Front Immunol. 2020 Jan 10;10:2939. doi: 10.3389/fimmu.2019.02939. eCollection 2019.
Neonatal antibiotics disturb the developing gut microbiome and are therefore thought to influence the developing immune system, but exact mechanisms and health consequences in later life still need to be elucidated. Therefore, we investigated whether neonatal antibiotics influence inflammatory markers at 1 year of age. In addition, we determined whether health problems during the first year of life, e.g., allergic disorders (eczema and wheezing) or infantile colics, were associated with changes in the circulating immune marker profile at 1 year of age. In a subgroup ( = 149) of the INCA-study, a prospective birth-cohort study, a blood sample was drawn from term born infants at 1 year of age and analyzed for 84 immune related markers using Luminex. Associations of antibiotic treatment, eczema, wheezing, and infantile colics with immune marker concentrations were investigated using a linear regression model. The trial is registered as NCT02536560. The use of broad-spectrum antibiotics in the first week of life, was significantly associated with different levels of inflammatory markers including sVCAM-1, sCD14, sCD19, sCD27, IL-1RII, sVEGF-R1, and HSP70 at 1 year of age. Eczema was associated with decreased concentrations of IFNα, IFNγ, TSLP, CXCL9, and CXCL13, but increased concentrations of CCL18 and Galectin-3. Wheezing, independent of antibiotic treatment, was positively associated to TNF-R2 and resistin. Infantile colics were positively associated to IL-31, LIGHT, YKL-40, CXCL13, sPD1, IL1RI, sIL-7Ra, Gal-1, Gal-9, and S100A8 at 1 year of age, independent of early life antibiotic treatment. In this explorative study, we identified that neonatal antibiotics are associated with immunological alterations at 1 year of age and that, independent of the antibiotic treatment, infantile colics were associated with alterations within gut associated markers. These findings support the importance of the first host microbe interaction in early life immune development.

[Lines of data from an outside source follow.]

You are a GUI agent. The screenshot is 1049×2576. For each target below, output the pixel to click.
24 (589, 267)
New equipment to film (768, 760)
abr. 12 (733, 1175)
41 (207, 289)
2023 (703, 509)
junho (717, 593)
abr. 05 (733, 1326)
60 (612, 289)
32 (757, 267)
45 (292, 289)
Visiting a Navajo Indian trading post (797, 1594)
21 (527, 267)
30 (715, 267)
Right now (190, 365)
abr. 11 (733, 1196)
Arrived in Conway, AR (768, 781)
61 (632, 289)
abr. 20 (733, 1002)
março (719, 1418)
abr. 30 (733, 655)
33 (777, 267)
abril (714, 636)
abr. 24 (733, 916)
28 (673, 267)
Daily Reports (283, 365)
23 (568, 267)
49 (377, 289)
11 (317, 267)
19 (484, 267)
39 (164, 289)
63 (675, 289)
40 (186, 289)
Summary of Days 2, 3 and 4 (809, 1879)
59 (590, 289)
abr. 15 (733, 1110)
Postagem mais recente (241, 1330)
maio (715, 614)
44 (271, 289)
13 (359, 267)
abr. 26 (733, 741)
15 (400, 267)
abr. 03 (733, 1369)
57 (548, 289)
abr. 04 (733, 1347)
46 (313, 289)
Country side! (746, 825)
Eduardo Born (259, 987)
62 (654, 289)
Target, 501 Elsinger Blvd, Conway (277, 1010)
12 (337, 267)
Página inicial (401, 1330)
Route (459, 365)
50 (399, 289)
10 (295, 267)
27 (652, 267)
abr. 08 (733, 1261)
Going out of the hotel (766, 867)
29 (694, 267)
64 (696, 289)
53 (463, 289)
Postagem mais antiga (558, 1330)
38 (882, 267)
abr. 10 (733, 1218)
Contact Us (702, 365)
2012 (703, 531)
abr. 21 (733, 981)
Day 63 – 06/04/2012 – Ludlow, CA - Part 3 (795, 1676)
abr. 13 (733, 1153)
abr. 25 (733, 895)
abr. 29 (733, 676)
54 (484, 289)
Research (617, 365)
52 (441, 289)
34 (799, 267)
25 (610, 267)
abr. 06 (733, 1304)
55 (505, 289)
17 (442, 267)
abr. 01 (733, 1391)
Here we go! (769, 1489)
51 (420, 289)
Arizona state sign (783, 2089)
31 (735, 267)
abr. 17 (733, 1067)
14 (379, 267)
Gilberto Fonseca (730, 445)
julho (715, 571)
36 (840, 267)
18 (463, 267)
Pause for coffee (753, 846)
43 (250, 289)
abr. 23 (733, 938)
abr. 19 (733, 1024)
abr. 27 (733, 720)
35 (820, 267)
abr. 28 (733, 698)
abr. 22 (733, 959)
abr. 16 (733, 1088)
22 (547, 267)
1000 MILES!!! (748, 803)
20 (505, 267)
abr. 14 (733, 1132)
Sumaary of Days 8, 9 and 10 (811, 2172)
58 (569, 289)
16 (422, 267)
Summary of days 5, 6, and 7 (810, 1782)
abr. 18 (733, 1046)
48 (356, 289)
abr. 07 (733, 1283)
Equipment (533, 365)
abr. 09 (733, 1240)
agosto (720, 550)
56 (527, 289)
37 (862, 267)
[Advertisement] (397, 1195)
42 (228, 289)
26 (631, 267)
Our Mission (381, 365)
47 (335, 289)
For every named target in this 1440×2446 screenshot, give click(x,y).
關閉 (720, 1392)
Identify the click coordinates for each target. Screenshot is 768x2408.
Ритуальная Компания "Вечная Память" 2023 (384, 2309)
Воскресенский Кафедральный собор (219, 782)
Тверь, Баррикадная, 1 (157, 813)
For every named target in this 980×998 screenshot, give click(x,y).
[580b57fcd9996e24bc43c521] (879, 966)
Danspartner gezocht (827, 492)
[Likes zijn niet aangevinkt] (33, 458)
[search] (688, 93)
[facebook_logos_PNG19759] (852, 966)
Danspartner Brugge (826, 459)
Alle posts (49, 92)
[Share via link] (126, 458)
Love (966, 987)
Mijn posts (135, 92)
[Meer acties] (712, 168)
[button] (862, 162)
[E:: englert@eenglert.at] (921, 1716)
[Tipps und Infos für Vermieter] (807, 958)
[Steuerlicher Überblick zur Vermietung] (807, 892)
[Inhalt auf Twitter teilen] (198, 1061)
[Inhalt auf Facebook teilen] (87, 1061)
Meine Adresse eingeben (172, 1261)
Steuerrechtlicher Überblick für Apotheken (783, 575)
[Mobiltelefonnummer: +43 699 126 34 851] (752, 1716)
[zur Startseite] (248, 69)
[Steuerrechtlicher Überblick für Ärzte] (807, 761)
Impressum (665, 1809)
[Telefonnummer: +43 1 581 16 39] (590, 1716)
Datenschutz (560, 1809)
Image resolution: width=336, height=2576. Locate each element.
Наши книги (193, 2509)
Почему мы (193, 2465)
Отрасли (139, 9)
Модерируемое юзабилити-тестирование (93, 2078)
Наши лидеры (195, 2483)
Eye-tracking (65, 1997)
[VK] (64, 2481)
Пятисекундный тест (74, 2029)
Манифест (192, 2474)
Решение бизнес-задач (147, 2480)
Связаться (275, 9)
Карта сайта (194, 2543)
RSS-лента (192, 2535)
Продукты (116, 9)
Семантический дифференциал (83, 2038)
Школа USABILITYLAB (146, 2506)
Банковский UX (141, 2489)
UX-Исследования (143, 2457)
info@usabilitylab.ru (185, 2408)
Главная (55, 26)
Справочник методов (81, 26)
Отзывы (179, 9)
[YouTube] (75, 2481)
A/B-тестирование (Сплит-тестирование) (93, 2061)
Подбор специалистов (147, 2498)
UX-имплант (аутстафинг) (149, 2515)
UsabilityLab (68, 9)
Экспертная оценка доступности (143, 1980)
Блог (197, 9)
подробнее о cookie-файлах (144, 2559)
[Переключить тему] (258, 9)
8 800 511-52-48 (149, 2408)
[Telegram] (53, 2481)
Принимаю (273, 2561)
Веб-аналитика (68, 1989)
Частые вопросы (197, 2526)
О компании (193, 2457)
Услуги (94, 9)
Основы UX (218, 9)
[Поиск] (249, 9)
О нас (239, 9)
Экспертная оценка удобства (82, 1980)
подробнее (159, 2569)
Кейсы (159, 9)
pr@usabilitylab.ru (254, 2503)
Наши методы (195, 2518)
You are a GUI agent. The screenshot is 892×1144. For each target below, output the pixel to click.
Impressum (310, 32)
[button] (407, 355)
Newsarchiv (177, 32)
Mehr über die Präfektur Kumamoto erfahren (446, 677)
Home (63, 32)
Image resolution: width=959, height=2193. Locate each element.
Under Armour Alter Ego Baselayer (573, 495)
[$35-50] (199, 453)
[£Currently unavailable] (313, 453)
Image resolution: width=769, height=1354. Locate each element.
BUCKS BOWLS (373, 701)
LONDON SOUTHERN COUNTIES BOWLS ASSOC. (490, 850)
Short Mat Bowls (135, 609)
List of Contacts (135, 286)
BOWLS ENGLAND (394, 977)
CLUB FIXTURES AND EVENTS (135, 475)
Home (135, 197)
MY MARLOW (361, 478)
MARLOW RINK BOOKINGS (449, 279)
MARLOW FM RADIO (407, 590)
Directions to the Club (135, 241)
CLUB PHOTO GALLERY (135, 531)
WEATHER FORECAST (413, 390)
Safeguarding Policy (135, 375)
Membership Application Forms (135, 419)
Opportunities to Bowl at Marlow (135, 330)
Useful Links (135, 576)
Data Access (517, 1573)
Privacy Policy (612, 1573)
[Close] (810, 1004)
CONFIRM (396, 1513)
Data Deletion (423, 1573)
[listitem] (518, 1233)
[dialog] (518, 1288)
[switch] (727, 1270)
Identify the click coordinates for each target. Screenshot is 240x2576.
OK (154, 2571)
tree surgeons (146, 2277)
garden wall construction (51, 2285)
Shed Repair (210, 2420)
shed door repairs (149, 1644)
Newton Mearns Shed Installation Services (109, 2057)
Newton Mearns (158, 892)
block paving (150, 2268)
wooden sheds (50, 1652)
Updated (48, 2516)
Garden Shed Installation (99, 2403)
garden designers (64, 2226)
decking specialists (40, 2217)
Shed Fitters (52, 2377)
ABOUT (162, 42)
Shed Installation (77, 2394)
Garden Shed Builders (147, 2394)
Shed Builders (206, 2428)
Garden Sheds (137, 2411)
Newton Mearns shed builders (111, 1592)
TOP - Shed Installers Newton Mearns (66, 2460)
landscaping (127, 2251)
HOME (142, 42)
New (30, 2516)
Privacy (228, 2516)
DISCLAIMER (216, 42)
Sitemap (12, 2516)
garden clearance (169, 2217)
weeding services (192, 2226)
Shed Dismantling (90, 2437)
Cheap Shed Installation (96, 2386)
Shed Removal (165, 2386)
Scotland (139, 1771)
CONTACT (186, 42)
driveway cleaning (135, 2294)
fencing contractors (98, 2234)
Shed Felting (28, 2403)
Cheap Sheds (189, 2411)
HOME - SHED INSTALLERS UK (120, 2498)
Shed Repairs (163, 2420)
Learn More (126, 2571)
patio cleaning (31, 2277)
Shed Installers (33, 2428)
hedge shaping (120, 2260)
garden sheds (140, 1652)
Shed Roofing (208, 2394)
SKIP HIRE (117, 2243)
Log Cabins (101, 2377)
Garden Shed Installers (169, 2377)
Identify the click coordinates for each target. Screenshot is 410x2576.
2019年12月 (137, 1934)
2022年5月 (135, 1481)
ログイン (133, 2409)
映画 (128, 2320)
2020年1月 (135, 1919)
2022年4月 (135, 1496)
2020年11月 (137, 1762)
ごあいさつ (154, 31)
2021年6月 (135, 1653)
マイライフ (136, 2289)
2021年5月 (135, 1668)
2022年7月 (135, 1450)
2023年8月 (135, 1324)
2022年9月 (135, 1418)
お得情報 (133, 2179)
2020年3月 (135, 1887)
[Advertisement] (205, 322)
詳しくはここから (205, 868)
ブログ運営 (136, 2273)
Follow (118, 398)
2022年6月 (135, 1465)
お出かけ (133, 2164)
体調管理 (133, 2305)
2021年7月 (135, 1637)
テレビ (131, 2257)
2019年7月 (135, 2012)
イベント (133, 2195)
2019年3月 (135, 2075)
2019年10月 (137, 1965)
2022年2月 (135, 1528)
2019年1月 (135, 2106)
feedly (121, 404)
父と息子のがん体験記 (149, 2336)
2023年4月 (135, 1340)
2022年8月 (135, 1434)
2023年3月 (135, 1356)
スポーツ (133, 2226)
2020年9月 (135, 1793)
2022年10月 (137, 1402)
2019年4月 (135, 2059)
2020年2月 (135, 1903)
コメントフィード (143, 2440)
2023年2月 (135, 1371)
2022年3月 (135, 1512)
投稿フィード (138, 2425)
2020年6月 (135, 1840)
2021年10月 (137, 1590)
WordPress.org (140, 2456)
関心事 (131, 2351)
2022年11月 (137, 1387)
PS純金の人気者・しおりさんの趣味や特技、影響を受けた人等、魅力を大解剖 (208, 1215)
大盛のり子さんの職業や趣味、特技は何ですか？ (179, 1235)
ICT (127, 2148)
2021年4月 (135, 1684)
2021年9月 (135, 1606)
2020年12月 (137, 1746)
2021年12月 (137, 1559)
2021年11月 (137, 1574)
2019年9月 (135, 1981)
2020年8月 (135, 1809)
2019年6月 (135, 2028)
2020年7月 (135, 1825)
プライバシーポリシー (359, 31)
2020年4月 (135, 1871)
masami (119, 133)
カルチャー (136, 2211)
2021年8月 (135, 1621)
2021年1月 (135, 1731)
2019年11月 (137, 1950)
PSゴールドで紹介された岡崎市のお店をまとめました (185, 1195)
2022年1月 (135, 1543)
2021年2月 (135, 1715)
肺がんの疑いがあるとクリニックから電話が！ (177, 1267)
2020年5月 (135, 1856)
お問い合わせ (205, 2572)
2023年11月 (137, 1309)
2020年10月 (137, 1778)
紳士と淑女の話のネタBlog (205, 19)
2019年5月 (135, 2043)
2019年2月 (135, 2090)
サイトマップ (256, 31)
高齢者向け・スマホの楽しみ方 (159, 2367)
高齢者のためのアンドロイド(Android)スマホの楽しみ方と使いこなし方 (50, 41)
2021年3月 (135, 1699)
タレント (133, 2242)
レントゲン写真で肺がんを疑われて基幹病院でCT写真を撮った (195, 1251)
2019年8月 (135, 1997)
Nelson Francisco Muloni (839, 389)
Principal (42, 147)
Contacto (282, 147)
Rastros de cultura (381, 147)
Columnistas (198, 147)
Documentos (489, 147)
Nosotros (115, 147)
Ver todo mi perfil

新生儿抗生素会扰乱发育中的肠道微生物组,因此被认为会影响发育中的免疫系统,但确切的机制和对以后生活的健康后果仍需阐明。因此,我们研究了新生儿抗生素是否会影响 1 岁时的炎症标志物。此外,我们还确定了生命第一年的健康问题,如过敏症(湿疹和喘息)或婴儿绞痛,是否与 1 岁时循环免疫标志物谱的变化有关。在 INCA 研究的一个亚组(=149)中,这是一项前瞻性出生队列研究,从足月出生的婴儿中抽取 1 岁时的血液样本,并使用 Luminex 分析 84 种与免疫相关的标志物。使用线性回归模型研究抗生素治疗、湿疹、喘息和婴儿绞痛与免疫标志物浓度之间的关系。该试验在 NCT02536560 注册。 生命的第一周使用广谱抗生素与炎症标志物的不同水平显著相关,包括 sVCAM-1、sCD14、sCD19、sCD27、IL-1RII、sVEGF-R1 和 HSP70。湿疹与 IFNα、IFNγ、TSLP、CXCL9 和 CXCL13 浓度降低有关,但 CCL18 和半乳糖凝集素-3 浓度增加。喘息与 TNF-R2 和抵抗素独立于抗生素治疗呈正相关。婴儿绞痛与 IL-31、LIGHT、YKL-40、CXCL13、sPD1、IL1RI、sIL-7Ra、Gal-1、Gal-9 和 S100A8 呈正相关,与生命早期抗生素治疗无关。 在这项探索性研究中,我们发现新生儿抗生素与 1 岁时的免疫改变有关,并且独立于抗生素治疗,婴儿绞痛与肠道相关标志物的改变有关。这些发现支持了宿主与微生物早期相互作用在早期免疫发育中的重要性。